The Report includes some suggestions as to how families can plan ahead to limit these financial consequences:
  • Look at retirement planning as a time to think about how to prepare for the need for long-term medical care. After an Alzheimer’s diagnosis, your options may be more limited.
  • Conduct an inventory of your financial resources (for example, savings, insurance, retirement benefits, government assistance, VA benefits, etc.). A financial planner or elder care attorney can help with this.
  • Investigate long-term care services (for example, home care, assisted living residences and nursing homes) in your area. Ask what types of insurance they accept and if they accept Medicaid as few individuals with Alzheimer’s and other dementias have sufficient long-term care insurance or can afford to pay out-of-pocket for long-term care services for as long as they are needed.
  • Call the local Agency on Aging to determine what community services and support programs are available (for example, respite care, homemaker services and Meals on Wheels can help alleviate financial burdens).
  • Once you understand what you have for financial resources and what you can afford, make a plan with your family or a close friend for how to access care.
Families who wish to plan ahead by purchasing insurance are faced with a changing market, a confusing array of complicated products, and premiums that are much higher than in the past. As the Report notes “long-term care insurance is expensive and becoming more difficult to obtain (see page 54).” [My comment: Insurance choices include single-life or joint-life policies for couples, an annuity contract that includes long-term care coverage and a life insurance policy with a long-term care rider. The variations are almost limitless and two policies of the same type from different companies can differ widely in coverage and premiums.]
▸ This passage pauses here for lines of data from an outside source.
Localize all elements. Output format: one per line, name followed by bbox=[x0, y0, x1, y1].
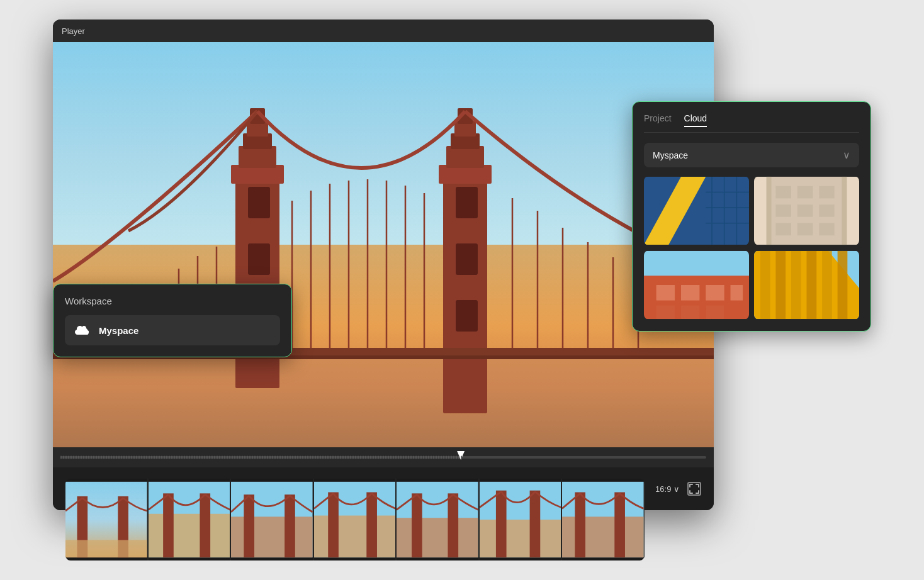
svg-rect-45 bbox=[200, 493, 210, 557]
tab-cloud[interactable]: Cloud bbox=[684, 113, 707, 127]
film-frame bbox=[314, 479, 397, 560]
svg-rect-82 bbox=[819, 204, 835, 217]
timeline-track[interactable]: // will be rendered by JS below bbox=[60, 456, 706, 459]
svg-rect-59 bbox=[480, 520, 561, 557]
svg-rect-87 bbox=[842, 177, 847, 245]
svg-rect-12 bbox=[446, 146, 484, 168]
svg-rect-100 bbox=[775, 251, 786, 319]
cloud-thumb-4[interactable] bbox=[754, 250, 859, 320]
svg-rect-8 bbox=[248, 243, 270, 275]
svg-rect-81 bbox=[797, 204, 813, 217]
svg-rect-57 bbox=[448, 493, 459, 557]
cloud-thumb-1[interactable] bbox=[644, 176, 749, 245]
chevron-down-icon: ∨ bbox=[843, 149, 850, 161]
svg-rect-93 bbox=[731, 285, 743, 301]
svg-rect-61 bbox=[529, 491, 540, 557]
svg-rect-96 bbox=[706, 305, 724, 319]
player-window: Player bbox=[53, 20, 714, 510]
film-frame bbox=[231, 479, 314, 560]
svg-rect-41 bbox=[65, 540, 147, 557]
svg-rect-64 bbox=[575, 492, 586, 557]
svg-rect-63 bbox=[562, 516, 644, 557]
workspace-title: Workspace bbox=[65, 296, 280, 306]
svg-rect-83 bbox=[775, 223, 791, 236]
svg-rect-101 bbox=[791, 251, 801, 319]
svg-rect-0 bbox=[53, 350, 714, 447]
player-video-area bbox=[53, 42, 714, 447]
film-frame bbox=[149, 479, 232, 560]
svg-rect-60 bbox=[496, 491, 507, 557]
svg-rect-44 bbox=[163, 493, 174, 557]
filmstrip bbox=[65, 479, 645, 560]
svg-rect-102 bbox=[807, 251, 817, 319]
aspect-ratio-selector[interactable]: 16:9 ∨ bbox=[655, 484, 680, 494]
svg-rect-79 bbox=[819, 186, 835, 199]
svg-rect-51 bbox=[314, 516, 396, 558]
svg-rect-91 bbox=[681, 285, 699, 301]
svg-rect-17 bbox=[456, 243, 478, 275]
film-frame bbox=[65, 479, 149, 560]
film-frame bbox=[480, 479, 563, 560]
film-frame bbox=[397, 479, 480, 560]
svg-rect-43 bbox=[149, 514, 230, 557]
film-frame bbox=[562, 479, 645, 560]
aspect-ratio-label: 16:9 ∨ bbox=[655, 484, 680, 494]
cloud-thumb-3[interactable] bbox=[644, 250, 749, 320]
svg-rect-47 bbox=[231, 516, 313, 557]
cloud-thumbnail-grid bbox=[644, 176, 859, 320]
workspace-panel: Workspace Myspace bbox=[53, 284, 292, 357]
cloud-panel-tabs: Project Cloud bbox=[644, 113, 859, 133]
svg-rect-78 bbox=[797, 186, 813, 199]
timeline-bar[interactable]: // will be rendered by JS below bbox=[53, 447, 714, 467]
workspace-item-label: Myspace bbox=[99, 325, 138, 336]
svg-rect-95 bbox=[681, 305, 699, 319]
svg-rect-7 bbox=[248, 187, 270, 218]
svg-rect-90 bbox=[656, 285, 675, 301]
svg-rect-52 bbox=[328, 492, 339, 557]
svg-rect-3 bbox=[239, 146, 276, 168]
svg-rect-55 bbox=[397, 518, 478, 557]
svg-rect-94 bbox=[656, 305, 675, 319]
svg-rect-65 bbox=[615, 492, 626, 557]
cloud-thumb-2[interactable] bbox=[754, 176, 859, 245]
svg-rect-49 bbox=[285, 494, 295, 557]
svg-rect-77 bbox=[775, 186, 791, 199]
player-title: Player bbox=[62, 26, 85, 36]
cloud-dropdown-label: Myspace bbox=[653, 150, 688, 160]
workspace-item-myspace[interactable]: Myspace bbox=[65, 315, 280, 345]
svg-rect-99 bbox=[760, 251, 770, 319]
cloud-icon bbox=[74, 321, 91, 339]
svg-rect-104 bbox=[838, 251, 848, 319]
svg-rect-92 bbox=[706, 285, 724, 301]
svg-rect-16 bbox=[456, 187, 478, 218]
svg-rect-103 bbox=[822, 251, 832, 319]
svg-rect-48 bbox=[244, 494, 255, 557]
svg-rect-53 bbox=[366, 492, 377, 557]
svg-rect-84 bbox=[797, 223, 813, 236]
cloud-panel: Project Cloud Myspace ∨ bbox=[632, 101, 871, 332]
tab-project[interactable]: Project bbox=[644, 113, 672, 127]
svg-rect-86 bbox=[767, 177, 772, 245]
video-frame bbox=[53, 42, 714, 447]
svg-rect-80 bbox=[775, 204, 791, 217]
bridge-illustration bbox=[53, 42, 714, 447]
svg-rect-18 bbox=[456, 300, 478, 332]
fullscreen-button[interactable] bbox=[687, 482, 701, 496]
player-titlebar: Player bbox=[53, 20, 714, 42]
svg-rect-56 bbox=[412, 493, 422, 557]
cloud-dropdown[interactable]: Myspace ∨ bbox=[644, 143, 859, 167]
svg-rect-85 bbox=[819, 223, 835, 236]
The Report provides a brief overview of Medicaid. “Medicaid covers nursing home care and long-term care services in the community for individuals who meet program requirements for level of care, income and assets.” (See page 55). Medicaid is especially important in meeting the needs of persons with Alzheimer’s because of the extraordinary costs associated with the disease. And Alzheimer’s related long-term care support is generally not covered by Medicare.
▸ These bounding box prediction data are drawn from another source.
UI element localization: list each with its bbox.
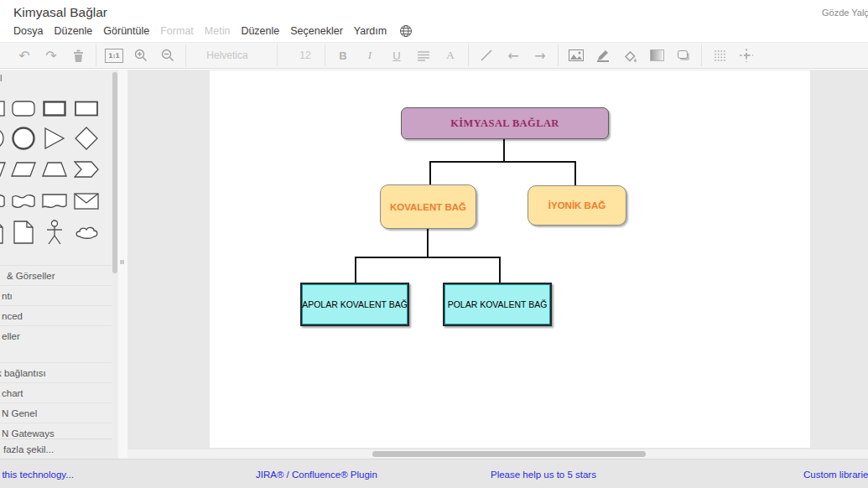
shape-document[interactable] — [0, 219, 7, 246]
edge-kovalent-down[interactable] — [427, 229, 429, 257]
status-link-jira-plugin[interactable]: JIRA® / Confluence® Plugin — [256, 470, 377, 480]
toolbar: ↶ ↷ 1:1 — [0, 42, 868, 69]
line-color-pencil-button[interactable] — [594, 45, 612, 65]
shape-row — [0, 156, 112, 184]
shape-document[interactable] — [10, 219, 37, 246]
status-link-custom-libraries[interactable]: Custom libraries — [803, 470, 868, 480]
connection-group: ← → — [477, 45, 549, 65]
sidebar-section-baglantisi[interactable]: k bağlantısı — [0, 362, 112, 383]
menu-duzenle[interactable]: Düzenle — [54, 25, 92, 37]
shape-row — [0, 188, 112, 216]
sidebar-collapse-handle[interactable]: ıı — [120, 257, 124, 266]
image-button[interactable] — [567, 45, 585, 65]
status-link-5-stars[interactable]: Please help us to 5 stars — [491, 470, 596, 480]
menu-metin: Metin — [205, 25, 231, 37]
shape-rectangle[interactable] — [73, 95, 100, 122]
undo-button[interactable]: ↶ — [15, 45, 34, 65]
horizontal-scrollbar-thumb[interactable] — [372, 451, 646, 457]
align-button[interactable] — [414, 45, 433, 65]
shape-trapezoid[interactable] — [41, 156, 68, 183]
shape-circle[interactable] — [0, 125, 7, 152]
edge-root-down[interactable] — [503, 139, 505, 162]
italic-button[interactable]: I — [361, 45, 379, 65]
menu-goruntule[interactable]: Görüntüle — [103, 25, 149, 37]
shadow-button[interactable] — [674, 45, 693, 65]
sidebar-section-nti[interactable]: ntı — [0, 285, 113, 306]
header: Kimyasal Bağlar Gözde Yalçın Dosya Düzen… — [0, 0, 868, 42]
shape-parallelogram[interactable] — [0, 156, 7, 183]
menu-bar: Dosya Düzenle Görüntüle Format Metin Düz… — [13, 24, 413, 38]
arrow-left-button[interactable]: ← — [504, 45, 522, 65]
node-iyonik-bag[interactable]: İYONİK BAĞ — [528, 185, 626, 226]
line-button[interactable] — [477, 45, 496, 65]
shape-bold-circle[interactable] — [10, 125, 37, 152]
edge-to-kovalent[interactable] — [429, 162, 431, 185]
node-kovalent-bag[interactable]: KOVALENT BAĞ — [380, 184, 476, 229]
sidebar-scrollbar[interactable] — [112, 70, 118, 459]
delete-button[interactable] — [69, 45, 87, 65]
menu-secenekler[interactable]: Seçenekler — [290, 25, 343, 37]
sidebar-section-eller[interactable]: eller — [0, 325, 113, 346]
shape-rounded-rectangle[interactable] — [10, 95, 37, 122]
gradient-icon — [650, 49, 664, 61]
sidebar-scrollbar-thumb[interactable] — [112, 72, 117, 273]
menu-duzenle-2[interactable]: Düzenle — [241, 25, 279, 37]
gradient-button[interactable] — [647, 45, 666, 65]
shape-wave[interactable] — [0, 188, 7, 215]
shape-banner[interactable] — [41, 188, 68, 215]
status-link-technology[interactable]: t this technology... — [0, 470, 74, 480]
font-size-select[interactable]: 12 — [294, 49, 316, 61]
more-shapes-button[interactable]: fazla şekil... — [0, 439, 122, 459]
actual-size-button[interactable]: 1:1 — [105, 45, 123, 65]
sidebar-section-gorseller[interactable]: & Görseller — [0, 265, 118, 286]
node-apolar-kovalent-bag[interactable]: APOLAR KOVALENT BAĞ — [300, 283, 409, 326]
font-family-select[interactable]: Helvetica — [195, 49, 260, 61]
menu-yardim[interactable]: Yardım — [354, 25, 387, 37]
zoom-in-button[interactable] — [132, 45, 150, 65]
shape-cloud[interactable] — [73, 219, 100, 246]
menu-dosya[interactable]: Dosya — [13, 25, 43, 37]
sidebar-section-advanced[interactable]: nced — [0, 305, 113, 326]
edge-kovalent-horizontal[interactable] — [355, 257, 501, 258]
shape-parallelogram[interactable] — [10, 156, 37, 183]
shape-diamond[interactable] — [73, 125, 100, 152]
shape-triangle[interactable] — [41, 125, 68, 152]
font-color-button[interactable]: A — [441, 45, 460, 65]
horizontal-scrollbar[interactable] — [127, 449, 868, 459]
app-window: Kimyasal Bağlar Gözde Yalçın Dosya Düzen… — [0, 0, 868, 488]
bold-button[interactable]: B — [334, 45, 352, 65]
shape-row — [0, 95, 112, 123]
fill-color-bucket-button[interactable] — [621, 45, 639, 65]
font-group: Helvetica 12 — [195, 44, 316, 66]
shape-wave[interactable] — [10, 188, 37, 215]
shape-row — [0, 125, 112, 153]
grid-toggle-button[interactable] — [710, 45, 729, 65]
shape-envelope[interactable] — [73, 188, 100, 215]
shape-row — [0, 219, 112, 247]
edge-to-apolar[interactable] — [355, 257, 356, 283]
guides-crosshair-button[interactable] — [737, 45, 756, 65]
node-kimyasal-baglar[interactable]: KİMYASAL BAĞLAR — [401, 107, 609, 139]
sidebar-section-flowchart[interactable]: chart — [0, 382, 113, 403]
edge-to-iyonik[interactable] — [574, 162, 576, 186]
underline-button[interactable]: U — [387, 45, 406, 65]
edge-root-horizontal[interactable] — [429, 161, 576, 163]
style-group — [567, 45, 693, 65]
arrow-right-button[interactable]: → — [531, 45, 549, 65]
shape-actor[interactable] — [41, 219, 68, 246]
language-globe-icon[interactable] — [399, 24, 413, 38]
sidebar-resize-strip[interactable]: ıı — [118, 70, 127, 459]
redo-button[interactable]: ↷ — [42, 45, 60, 65]
zoom-out-button[interactable] — [159, 45, 177, 65]
shape-rectangle[interactable] — [0, 95, 7, 122]
canvas-area: KİMYASAL BAĞLAR KOVALENT BAĞ İYONİK BAĞ … — [127, 70, 868, 459]
shape-chevron[interactable] — [73, 156, 100, 183]
edge-to-polar[interactable] — [499, 257, 501, 283]
history-group: ↶ ↷ — [15, 45, 87, 65]
menu-format: Format — [160, 25, 194, 37]
grid-group — [710, 45, 756, 65]
toolbar-separator — [96, 44, 96, 66]
sidebar-section-bpmn-genel[interactable]: N Genel — [0, 402, 113, 423]
node-polar-kovalent-bag[interactable]: POLAR KOVALENT BAĞ — [443, 283, 552, 326]
shape-bold-rectangle[interactable] — [41, 95, 68, 122]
[My comment: As the Report notes, an elder care law attorney can help families plan for the financial consequences of Alzheimer's. For example, a family could create a Medicaid Trust to protect assets and help the older adult qualify for Medicaid benefits more quickly. But plan in advance if you want to use this option – the Medicaid “look-back” penalty period runs for five years. 

Families who did not plan ahead can usually still get some financial help even after an Alzheimer’s crisis has arisen through the use of Medicaid and other benefit planning techniques such as the purchase of a special type of annuity to protect the financial resources for a well spouse. This is a complicated area of law. Be sure to see an experienced elder care law attorney who is well versed in the intricacies of Medicaid.]

The Report concludes:

The costs of caring for a relative or friend with Alzheimer’s disease or another dementia can have striking effects on a household. These costs can jeopardize the ability to buy food, leading to food insecurity and increasing the risks of poor nutrition and hunger. In addition, the costs can make it more difficult for individuals and families to maintain their own health and financial security. Lack of knowledge about the roles of government assistance programs for older people  and those with low income is common, leaving many families vulnerable to unexpected expenses associated with chronic conditions such as Alzheimer’s and other dementias. Better solutions are needed to ensure that relatives and friends of people with dementia are not jeopardizing their own health and financial security to help pay for dementia-related costs. (See page 66).